**Page-level text extractions**.
□ □ □ □ □ □ □

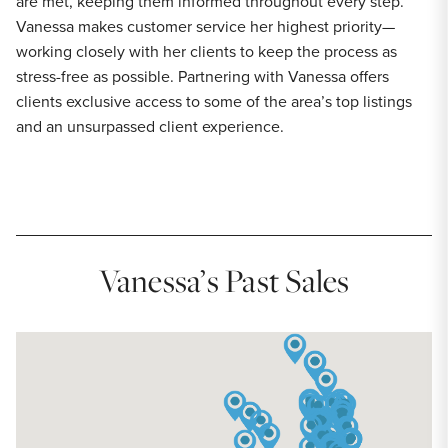
are met, keeping them informed throughout every step.
Vanessa makes customer service her highest priority—
working closely with her clients to keep the process as
stress-free as possible. Partnering with Vanessa offers
clients exclusive access to some of the area’s top listings
and an unsurpassed client experience.
Vanessa’s Past Sales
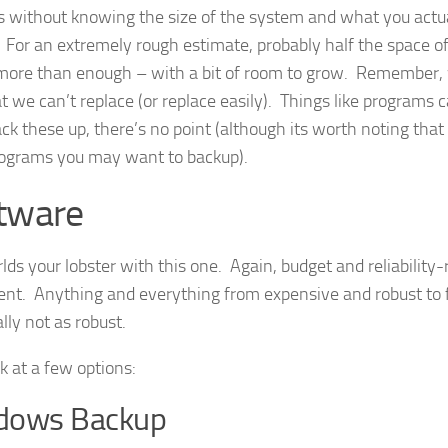
 without knowing the size of the system and what you actu
 For an extremely rough estimate, probably half the space of
 more than enough – with a bit of room to grow. Remember, 
at we can’t replace (or replace easily). Things like programs 
ack these up, there’s no point (although its worth noting that
ograms you may want to backup).
tware
lds your lobster with this one. Again, budget and reliability-
nt. Anything and everything from expensive and robust to 
lly not as robust.
k at a few options:
dows Backup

□ □ □ □ □ □ □

**What the task requires**.
Look through the records and give only the number of lines where the string "robust" appears.

**Response area**.
2